▶ [WORK REQUIRED] Reproduce the records that follow without alteration, apart from removing the pictures.

Page-level text extractions:
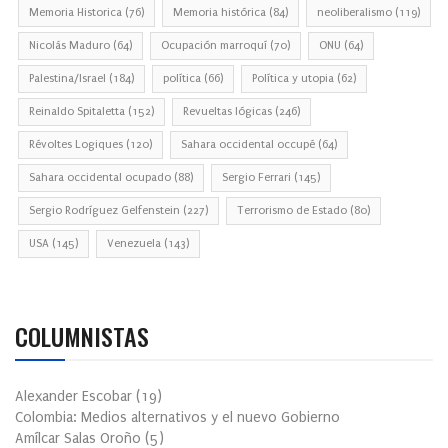
Memoria Historica
(76)
Memoria histórica
(84)
neoliberalismo
(119)
Nicolás Maduro
(64)
Ocupación marroquí
(70)
ONU
(64)
Palestina/Israel
(184)
política
(66)
Política y utopia
(62)
Reinaldo Spitaletta
(152)
Revueltas lógicas
(246)
Révoltes Logiques
(120)
Sahara occidental occupé
(64)
Sahara occidental ocupado
(88)
Sergio Ferrari
(145)
Sergio Rodríguez Gelfenstein
(227)
Terrorismo de Estado
(80)
USA
(145)
Venezuela
(143)
COLUMNISTAS
Alexander Escobar
(
19
)
Colombia: Medios alternativos y el nuevo Gobierno
Amílcar Salas Oroño
(
5
)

▶ [TASK ANSWER]
Memoria Historica
(76)
Memoria histórica
(84)
neoliberalismo
(119)
Nicolás Maduro
(64)
Ocupación marroquí
(70)
ONU
(64)
Palestina/Israel
(184)
política
(66)
Política y utopia
(62)
Reinaldo Spitaletta
(152)
Revueltas lógicas
(246)
Révoltes Logiques
(120)
Sahara occidental occupé
(64)
Sahara occidental ocupado
(88)
Sergio Ferrari
(145)
Sergio Rodríguez Gelfenstein
(227)
Terrorismo de Estado
(80)
USA
(145)
Venezuela
(143)
COLUMNISTAS
Alexander Escobar
(
19
)
Colombia: Medios alternativos y el nuevo Gobierno
Amílcar Salas Oroño
(
5
)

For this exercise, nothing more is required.